Он вновь играл что-то испанское. Нервно-задиристое. Какое-нибудь фламенко. Я застыл у двери в ожидании. Он кивнул, приглашая сесть. Пальцы его с треском терзали струны.

— Неплоха гитара, — сказал он и поставил ее в угол. — Как дела, Дмитрий Царевич?

— Более-менее, — ответил я. — Где пропадал, опять небось в «Синикубе»? Меня занимает твое упорное желание читать это слово наоборот. Но ты непоследователен, потому что выбрасываешь последнюю букву.

— Ее выбросил ветер, — ответил я. — Буква «т» давно отвалилась. И потом, почему наоборот? Разве к каждому слову приставлена стрелка, в какую сторону читать?

— Я заразился твоим увлеченьем, — сказал он. — Иду и читаю, «фаргелет-нофелет», «наротсер», правда, забавно? Но вчера я нашел безупречную вывеску «Дом мод», тут уж, как ни крути, все одно и то же.

— Да, это вывеска для белых людей, — солидно согласился я.

Он встал, собрал на столе бумаги.

— Я пригласил тебя затем, чтобы вместе совершить тихий обход.

Так, подумал я, значит, все не так уж плохо. «Тихий обход» — это примерно то же, что прогулка с гитарой. Директор медленно ходит по интернату, все разглядывает, старается не вступать в долгие разговоры и все думает свою бесконечную думу, чем порадовать своих драгоценных воспитанников.

Наш сумрачный замок стоит на самой верхушке Горы. И замок и гора, это сказано, наверное, слишком сильно. Не гора, скорее холм, с которого видно, впрочем, далеко вокруг. В одну сторону идет плавный Спуск, и там раскинулся город. Верней, не раскинулся, слепился белыми коробками домов, и все, кто живет там, работают на комбинате.

Комбинат расстраивается по другую, крутую сторону Горы, в низине, окаймленной хилой зловонной речкой. Всю ночь над комбинатом горят адские оранжевые огни, слышатся свист и шипящие звуки, тяжелые удары, стрекот механизмов. А по утрам в морозном тумане комбинат исторгает из себя разноцветные дымы, от желто-бурых до бледно-фиолетовых. Иногда он сплошь заволакивается тлетворным туманом, от которого становится трудно дышать. Тогда в нашем замке поспешно закрываются окна и форточки.

Замок. Да, иногда мне так хочется думать. Ибо главная часть интерната и вправду походит на замок. Она построена довольно давно, чуть ли не сто лет назад. Какой-то полубезумный наследник купеческих миллионов решил возвести себе особняк в глуши, в отдаленье от света.

Справедливости ради надо сказать, что тогда и Гора и окрестности были покрыты густым лесом, речка была прозрачна и богата рыбой, а лоси бродили тут, не боясь человека. Всего одна деревенька, купленная наследником, располагалась вблизи, так что он вполне мог рассчитывать на тишину и покой.

Наследника почему-то называли Барон. Хотя никаким бароном он не был, и более того, его отец начинал подмастерьем, но, проявив сметку и рассудительность, женился на дочке хозяина, а там неожиданно разбогател, купив прииск в Сибири.

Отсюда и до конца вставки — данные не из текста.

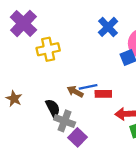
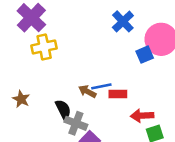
yellow cross: (48, 49) -> (44, 47), moved

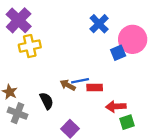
gray cross: (76, 123) -> (17, 113), moved

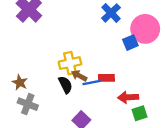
yellow cross: (30, 46) -> (70, 63), moved
blue line: (80, 81) -> (92, 82), moved
black semicircle: (47, 101) -> (65, 85), moved

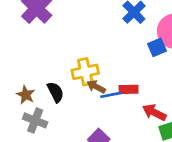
black semicircle: (65, 85) -> (55, 92), moved
red arrow: (128, 97) -> (154, 112), turned 30

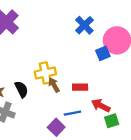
brown arrow: (96, 87) -> (54, 85), turned 32
blue line: (111, 95) -> (72, 113), moved

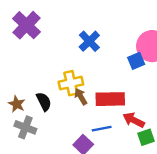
blue cross: (84, 25) -> (89, 41), moved
red rectangle: (80, 87) -> (110, 99), size x1.6

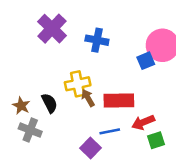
purple cross: (27, 25) -> (52, 29), moved
blue cross: (89, 41) -> (97, 40), turned -35
red arrow: (134, 120) -> (143, 122), turned -50

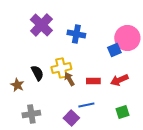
red rectangle: (119, 101) -> (93, 81), size x0.6
black semicircle: (49, 103) -> (37, 73), moved
red arrow: (143, 122) -> (119, 80), moved
gray cross: (30, 130) -> (31, 114), moved, turned -30

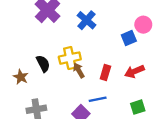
blue cross: (76, 34) -> (87, 20), turned 30
pink circle: (127, 38) -> (143, 25), size x0.6
red rectangle: (93, 81) -> (105, 73), turned -72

Не в пример своему папаше Барон не собирался заниматься торговлей, он проявил недюжинный интерес к наукам, искусствам. С отцом, разумеется, он не ладил, и дело дошло до того, что тот изгнал его из родного дома. Наследник долго мыкался, чему-то обучался, пока не получил свои миллионы.

Тут-то он и замыслил постройку особняка в духе мрачной английской готики. Вероятно, это обошлось ему в копеечку, потому что и дорог-то в этих краях не было.

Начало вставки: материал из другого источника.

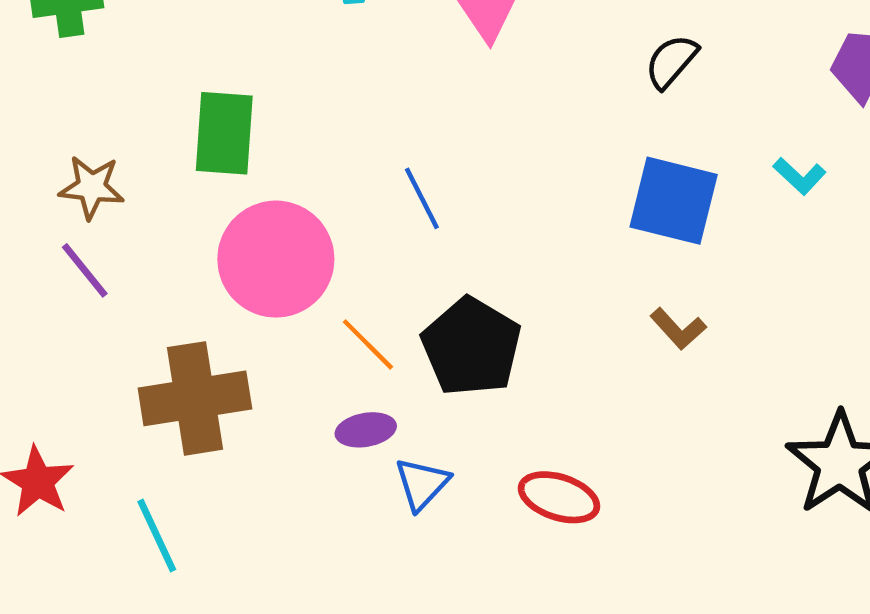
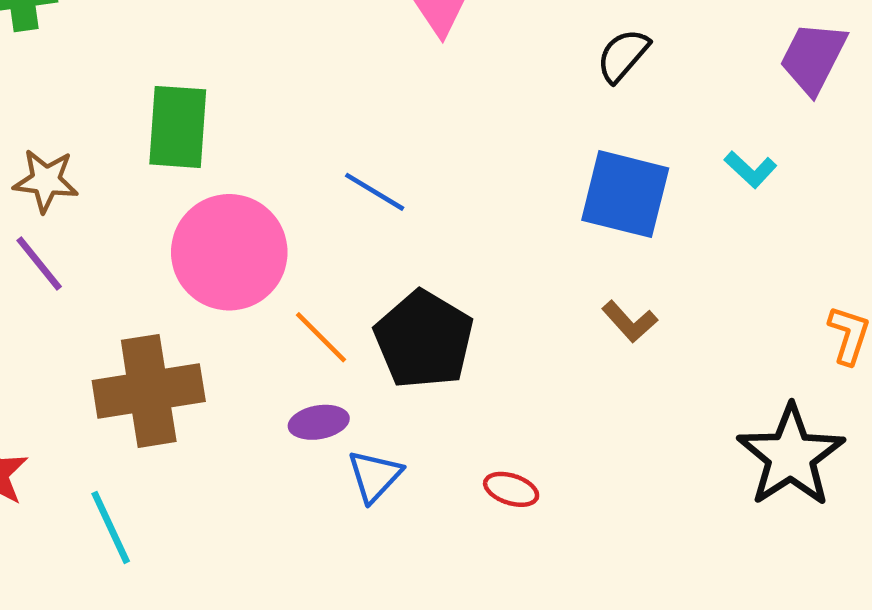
blue line: (422, 198) -> (375, 192), turned -32
red ellipse: (559, 497) -> (511, 489), size x0.7

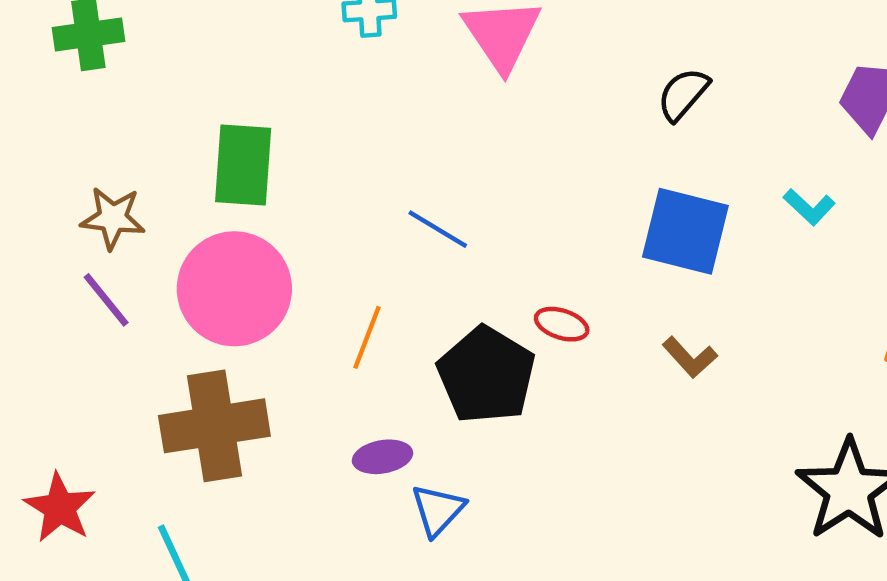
pink circle: (229, 252) -> (234, 289), moved
orange line: (321, 337) -> (367, 337), moved, turned 66
red ellipse: (511, 489) -> (562, 324), moved

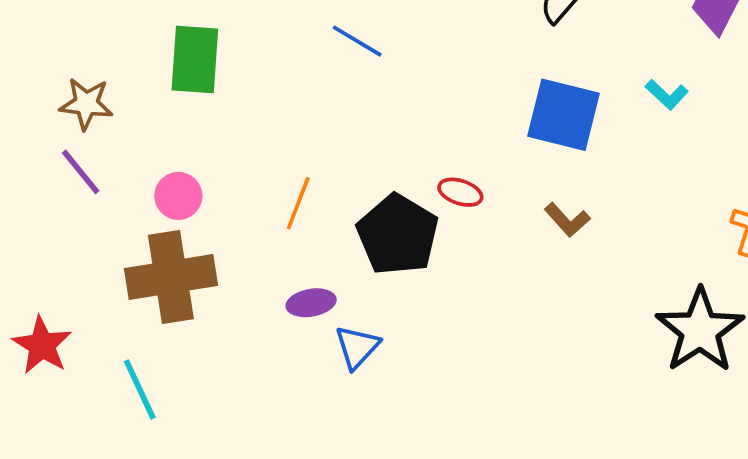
blue line: (438, 229) -> (357, 41), moved
pink circle: (234, 289) -> (178, 196), moved, size x0.5

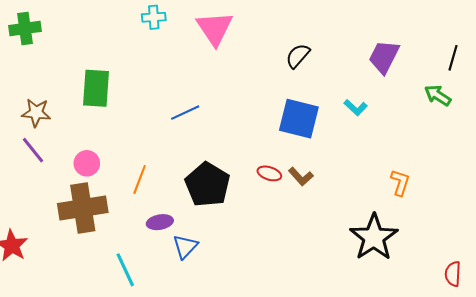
blue line: (357, 41) -> (185, 113), moved, turned -56
red ellipse: (460, 192) -> (269, 173), moved
orange line: (298, 203) -> (140, 180), moved
cyan line: (140, 389) -> (125, 270), moved

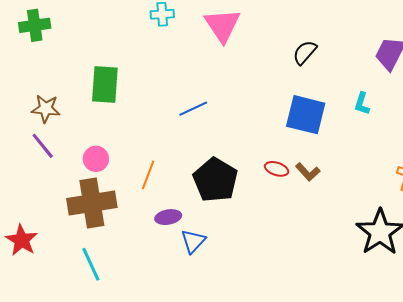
cyan L-shape: (356, 108) -> (362, 104), turned 65
cyan line: (125, 270) -> (91, 264), moved

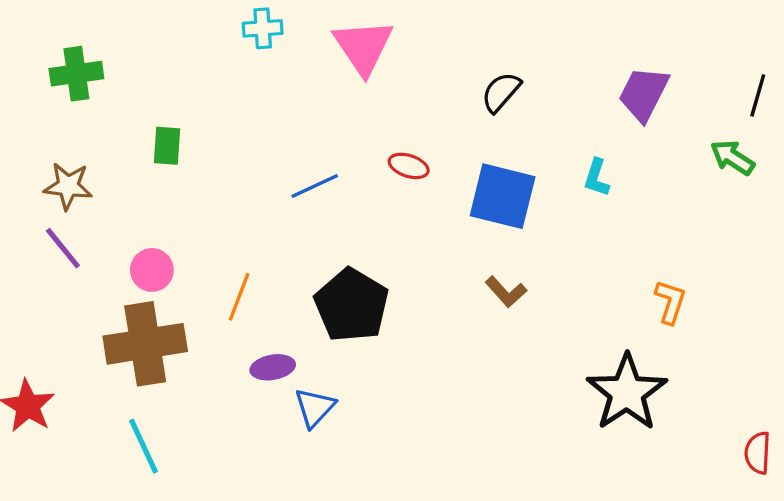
green cross: (35, 25) -> (76, 74), moved
green rectangle: (105, 85) -> (167, 146), size x0.6
red ellipse: (277, 169) -> (409, 166), moved

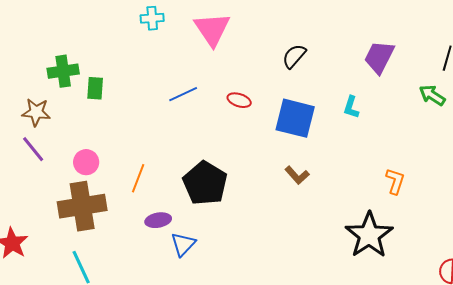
green cross: (76, 74) -> (63, 71), moved
blue line: (315, 186) -> (183, 94), moved

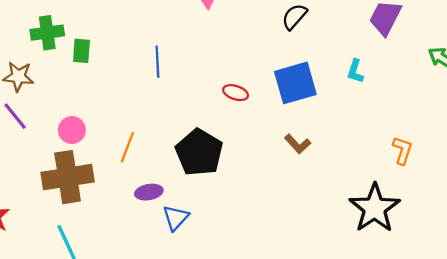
blue line: (183, 94) -> (157, 62), moved, turned -68
red ellipse: (239, 100) -> (236, 93), moved
blue square: (295, 118) -> (295, 83), turned -30

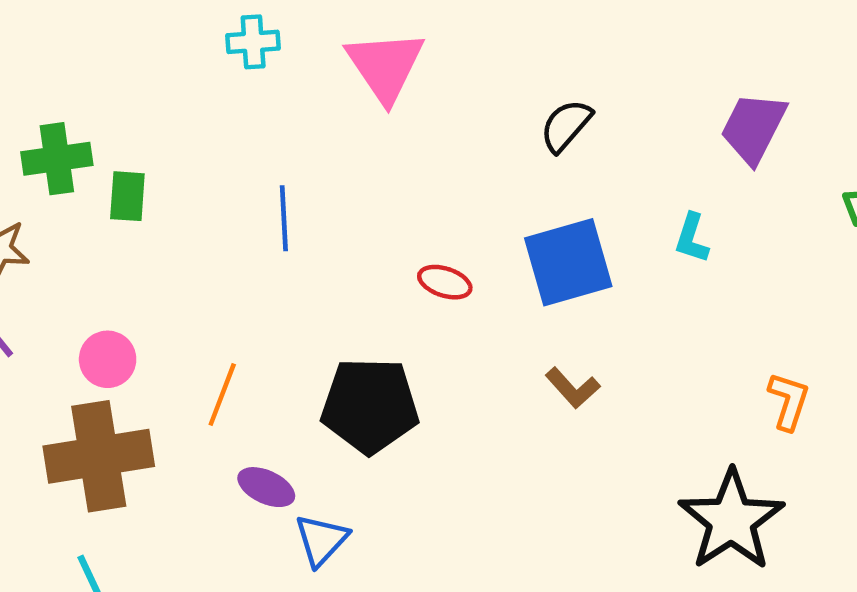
black pentagon: (199, 152) -> (370, 406), turned -30
purple ellipse: (149, 192) -> (266, 487), turned 35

Тем не менее в середине семидесятых годов прошлого века на вершине Горы уже возвышались башенки с медными шпилями и сумрачно блестели узкие, заплетенные рамами окна.

О жизни Барона дошли разные малоправдоподобные слухи. Да и бывал-то он на Горе не часто, столичная жизнь все-таки завлекла его в свои тенета. Но если уж наезжал с кучей знакомых, то на Горе творилось невообразимое. Какие-то ссоры, дуэли, фейерверки и бесконечные гулянья.